Odd.Bot’s machine is now learning to see as well as a human. “That’s going to take off in a big way. Robots will soon be able to see even more than we can with, for example, hyperspectral cameras or X-ray eyes.” According to Lukaart, weeding is just the beginning. “You can also start to detect fungi and track the health of the plants. We are removing stuff now, but you can also add something. By precision fertilization, for example, or by introducing a natural enemy.”
Jury member Stefan Krijnen, Industry and Ecosystem Manager at Ericsson, feels that “we are at a turning point of breaking through with the 5G network.” He started at telecom company Ericsson back in 2006, when the 3G network “was just on.” “The first smartphone wasn’t even out there yet. I’ve seen up close how the smartphone has evolved into a part of how we live, work and reside today.”
The pressure for establishing a 5G network is increasing worldwide, says Krijnen. It’s not only in the Netherlands that national telecom companies have a nationwide 5G network for consumers. Ericsson, for example, has set up 86 live networks in North and South America, other European countries, the Middle East, Africa, Asia and Oceania. These allow consumers to download movies, music and websites much faster.
“But the biggest indicator of a turning point, is the adoption within the business community.” While Krijnen’s main focus in recent years has been to explain the value of the new network, he is now noticing that companies themselves are saying that the 5G network is the future. “These are, for example, large companies such as Bosch. But also innovative startups like we have seen during this 5G Innovation Challenge.”
The 5G Hub brings parties together to work on new applications for the mobile 5G network. In Krijnen’s opinion, this collaboration is essential in order to take an idea further. This is also the experience of the public’s winner Voltgoed. Via one of the hub’s founding fathers, VodafoneZiggo, its founders Horst Fietje, Stan Hoppenreijs and Jasper Verhoeve will soon be able to turn to Eneco.
The three men have developed a way to enable heat pumps to make flexible use of green electricity. During their pitch, they made it look as if the power had been cut. This was to illustrate that although we are capable of generating more green energy, if supply and demand are not properly matched, then “the risk of a total power outage becomes greater. In California last year in the months of June, July and August, power went out 9 times.”

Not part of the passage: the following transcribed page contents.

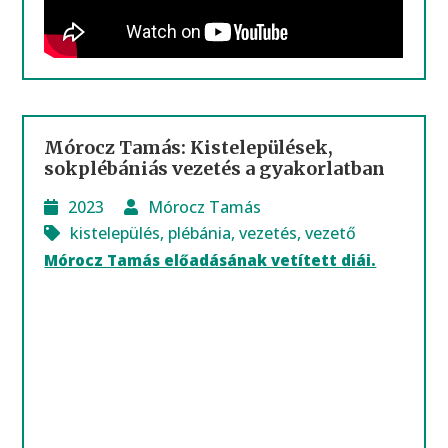
Mórocz Tamás: Kistelepülések,
sokplébániás vezetés a gyakorlatban
2023
Mórocz Tamás
kistelepülés
,
plébánia
,
vezetés
,
vezető
Mórocz Tamás előadásának vetített diái.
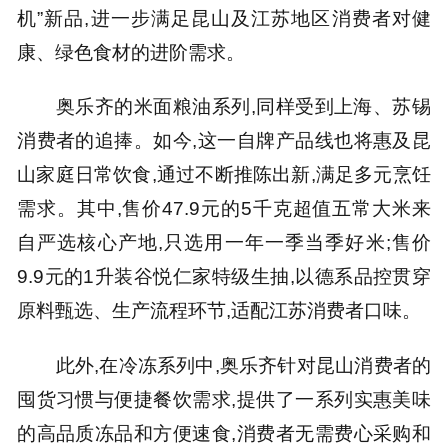
机”新品,进一步满足昆山及江苏地区消费者对健
康、绿色食材的进阶需求。
奥乐齐的米面粮油系列,同样受到上海、苏锡
消费者的追捧。如今,这一自牌产品线也将惠及昆
山家庭日常饮食,通过不断推陈出新,满足多元烹饪
需求。其中,售价47.9元的5千克超值五常大米来
自严选核心产地,只选用一年一季当季好米;售价
9.9元的1升装谷悦仁家特级生抽,以德系品控贯穿
原料甄选、生产流程环节,适配江苏消费者口味。
此外,在冷冻系列中,奥乐齐针对昆山消费者的
囤货习惯与便捷餐饮需求,提供了一系列实惠美味
的高品质冻品和方便速食,消费者无需费心采购和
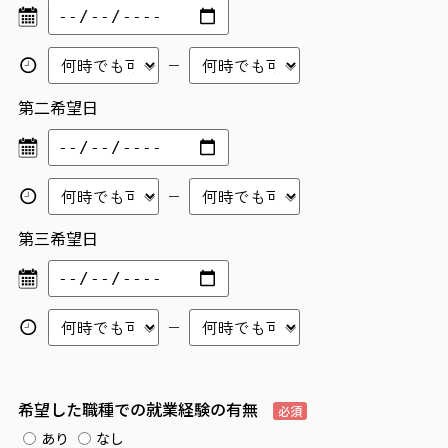
第二希望日
第三希望日
希望した職種での就業経験の有無
必須
あり
なし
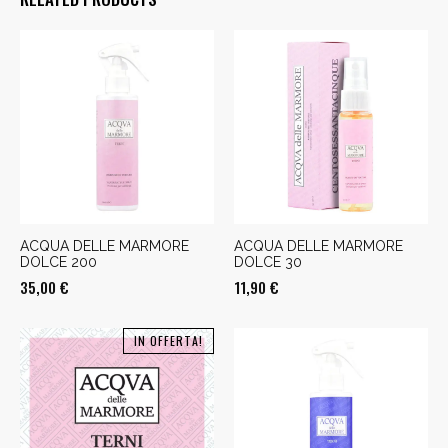
ACQUA DELLE MARMORE
ACQUA DELLE MARMORE
DOLCE 200
DOLCE 30
35,00
€
11,90
€
IN OFFERTA!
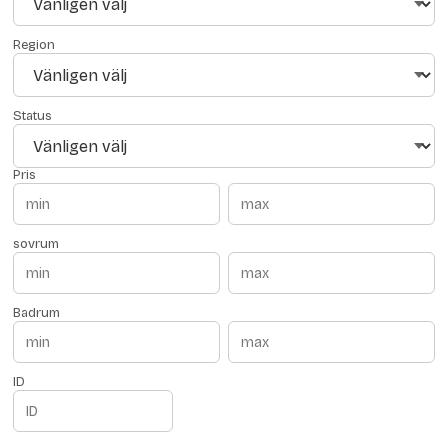
Region
Status
Pris
sovrum
Badrum
ID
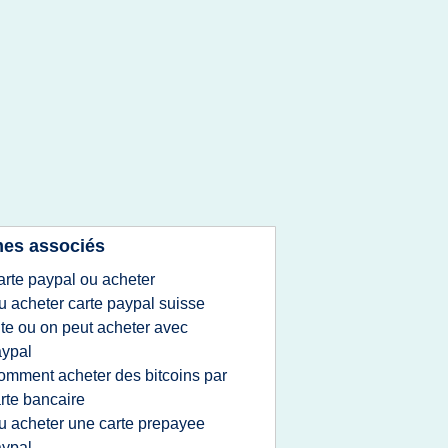
es associés
arte paypal ou acheter
u acheter carte paypal suisse
ite ou on peut acheter avec
ypal
omment acheter des bitcoins par
rte bancaire
u acheter une carte prepayee
ypal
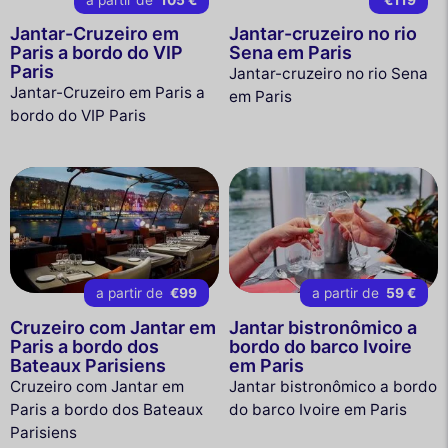
Jantar-Cruzeiro em
Jantar-cruzeiro no rio
Paris a bordo do VIP
Sena em Paris
Paris
Jantar-cruzeiro no rio Sena
Jantar-Cruzeiro em Paris a
em Paris
bordo do VIP Paris
a partir de
€99
a partir de
59 €
Cruzeiro com Jantar em
Jantar bistronômico a
Paris a bordo dos
bordo do barco Ivoire
Bateaux Parisiens
em Paris
Cruzeiro com Jantar em
Jantar bistronômico a bordo
Paris a bordo dos Bateaux
do barco Ivoire em Paris
Parisiens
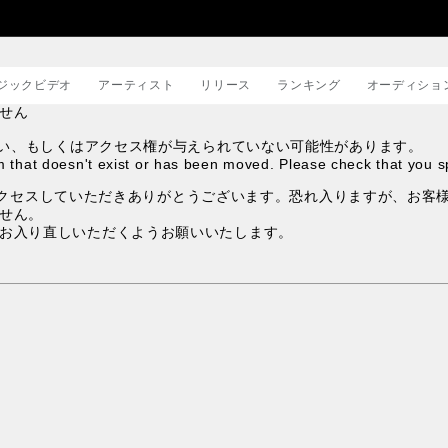
ジックビデオ
アーティスト
リリース
ランキング
オーディショ
せん
邦楽
>
しない、もしくはアクセス権が与えられていない可能性があります。
 that doesn't exist or has been moved. Please check that you sp
洋楽
>
トにアクセスしていただきありがとうございます。恐れ入りますが、お客様
せん。
お入り直しいただくようお願いいたします。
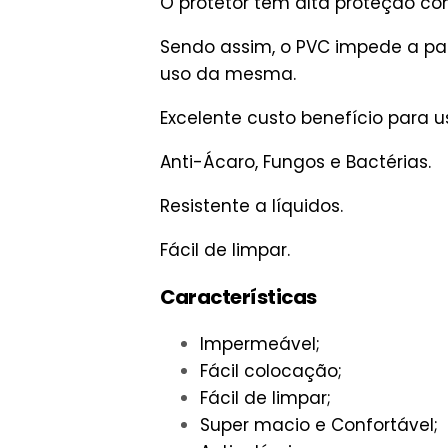
O protetor tem alta proteção co
Sendo assim, o PVC impede a pa
uso da mesma.
Excelente custo benefício para
Anti-Ácaro, Fungos e Bactérias.
Resistente a líquidos.
Fácil de limpar.
Características
Impermeável;
Fácil colocação;
Fácil de limpar;
Super macio e Confortável;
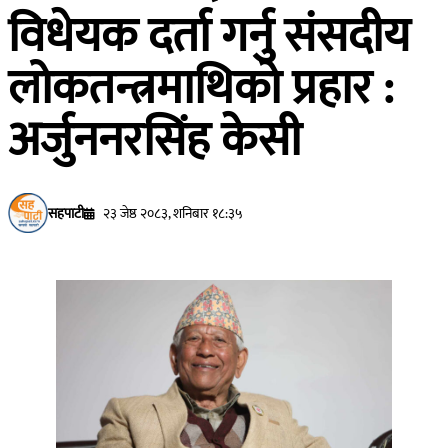
विधेयक दर्ता गर्नु संसदीय
लोकतन्त्रमाथिको प्रहार :
अर्जुननरसिंह केसी
सहपाटी
२३ जेष्ठ २०८३, शनिबार १८:३५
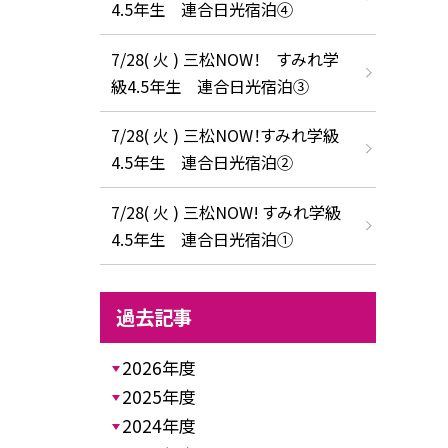
4.5年生 連合日光宿泊④
7/28( 火 ) 三松NOW！ すみれ学
級4.5年生 連合日光宿泊③
7/28( 火 ) 三松NOW！すみれ学級
4.5年生 連合日光宿泊②
7/28( 火 ) 三松NOW! すみれ学級
4.5年生 連合日光宿泊①
過去記事
2026年度
2025年度
2024年度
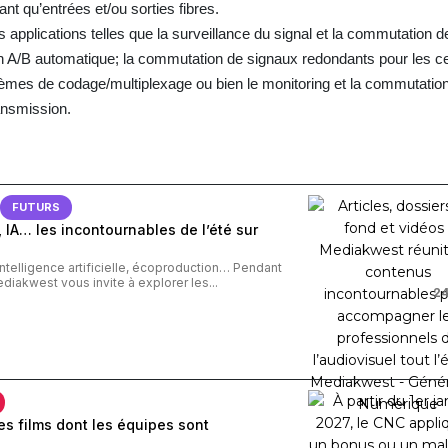
nt qu’entrées et/ou sorties fibres.
 applications telles que la surveillance du signal et la commutation 
 A/B automatique; la commutation de signaux redondants pour les c
stèmes de codage/multiplexage ou bien le monitoring et la commutatio
ansmission.
FUTURS
 IA… les incontournables de l’été sur
intelligence artificielle, écoproduction… Pendant
ediakwest vous invite à explorer les...
24
s films dont les équipes sont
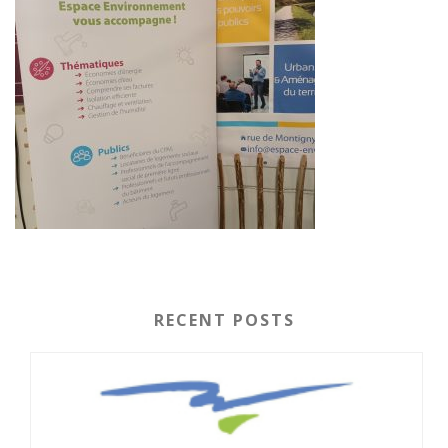
RECENT POSTS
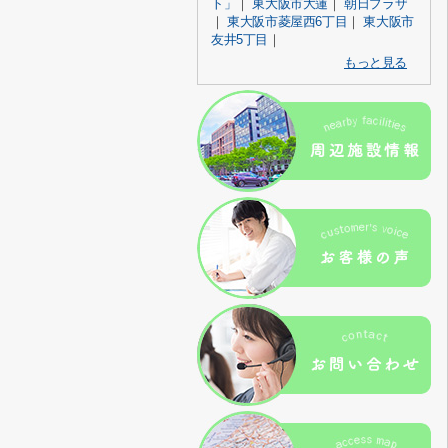
ト」
｜
東大阪市大蓮
｜
朝日プラザ
｜
東大阪市菱屋西6丁目
｜
東大阪市
友井5丁目
｜
もっと見る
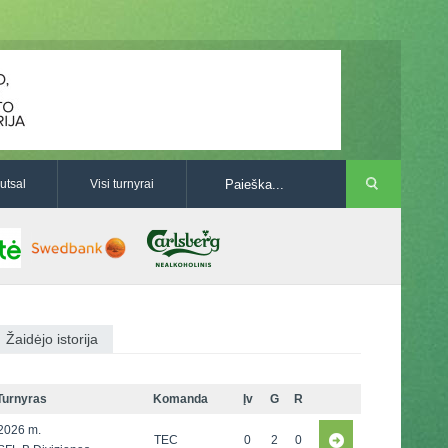
utsal
Visi turnyrai
Žaidėjo istorija
Turnyras
Komanda
Įv
G
R
2026 m.
TEC
0
2
0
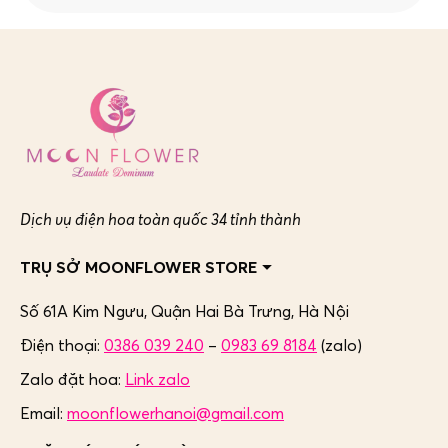
Dịch vụ điện hoa toàn quốc 34 tỉnh thành
TRỤ SỞ MOONFLOWER STORE
Số 61A Kim Ngưu, Quận Hai Bà Trưng,
Hà Nội
Điện thoại:
0386 039 240
–
0983 69 8184
(zalo)
Zalo đặt hoa:
Link zalo
Email:
moonflowerhanoi@gmail.com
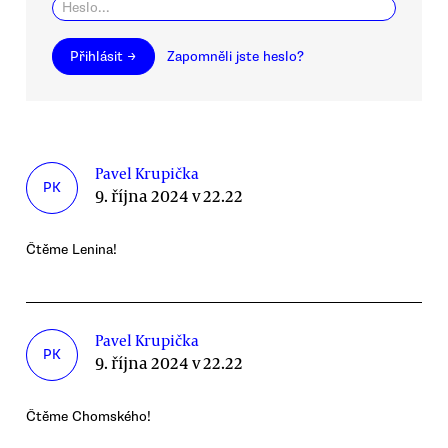
Přihlásit →
Zapomněli jste heslo?
Pavel Krupička
PK
9. října 2024 v 22.22
Čtěme Lenina!
Pavel Krupička
PK
9. října 2024 v 22.22
Čtěme Chomského!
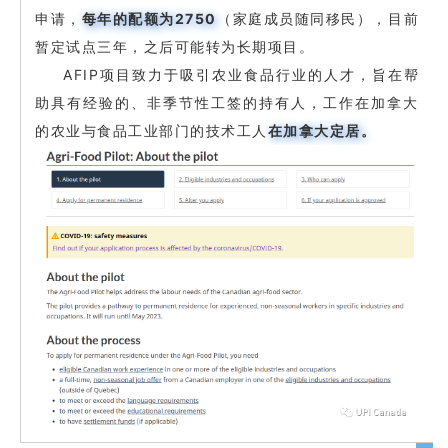
申请，
每年的配额为2750
（家庭成员随同移民），目前
暂定试点三年，之后可能转为长期项目。
AFIP项目致力于吸引农业食品行业的人才，旨在帮
助具有经验的、非季节性工签的持有人，工作在加拿大
的农业与食品工业部门的技术工人
在加拿大定居。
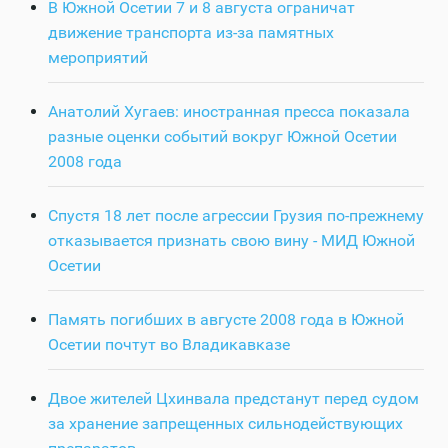
В Южной Осетии 7 и 8 августа ограничат
движение транспорта из-за памятных
мероприятий
Анатолий Хугаев: иностранная пресса показала
разные оценки событий вокруг Южной Осетии
2008 года
Спустя 18 лет после агрессии Грузия по-прежнему
отказывается признать свою вину - МИД Южной
Осетии
Память погибших в августе 2008 года в Южной
Осетии почтут во Владикавказе
Двое жителей Цхинвала предстанут перед судом
за хранение запрещенных сильнодействующих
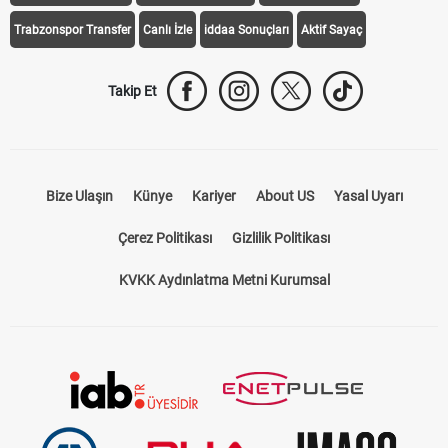
Galatasaray Transfer
Fenerbahçe Transfer
Beşiktaş Transfer
Trabzonspor Transfer
Canlı İzle
iddaa Sonuçları
Aktif Sayaç
Takip Et
Bize Ulaşın
Künye
Kariyer
About US
Yasal Uyarı
Çerez Politikası
Gizlilik Politikası
KVKK Aydınlatma Metni Kurumsal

Fietje: “We were wondering who could help us to further develop our technique. We spoke to someone at VodafoneZiggo. We didn’t know that Ziggo was founded from a number of utility companies. Our coach, who also works at VodafoneZiggo, was therefore able to introduce us to Eneco (Eneco acquired the company that developed the smart energy meter Toon in 2015, ed.). We got a message from him at one point that he had tried to get the CEO of Eneco to visit us in September: ‘We’ll make sure you’re there then too.’ This is the reason why you participate in this kind of challenge.”
Even though there is only one winner, all the participating teams will still be connected to the 5G Hub, says Senna Kloosterman, who is involved in the hub on behalf of Ericsson. “We are looking for cool 5G innovations. And the more applications there are, the further we can take the technology. These 5 participants have shown the potential as very interesting projects. The winner will get a development program in the hub and we will work with them intensively. We will also continue to support the other companies and connect them to relevant companies within the campus and the Brainport region.”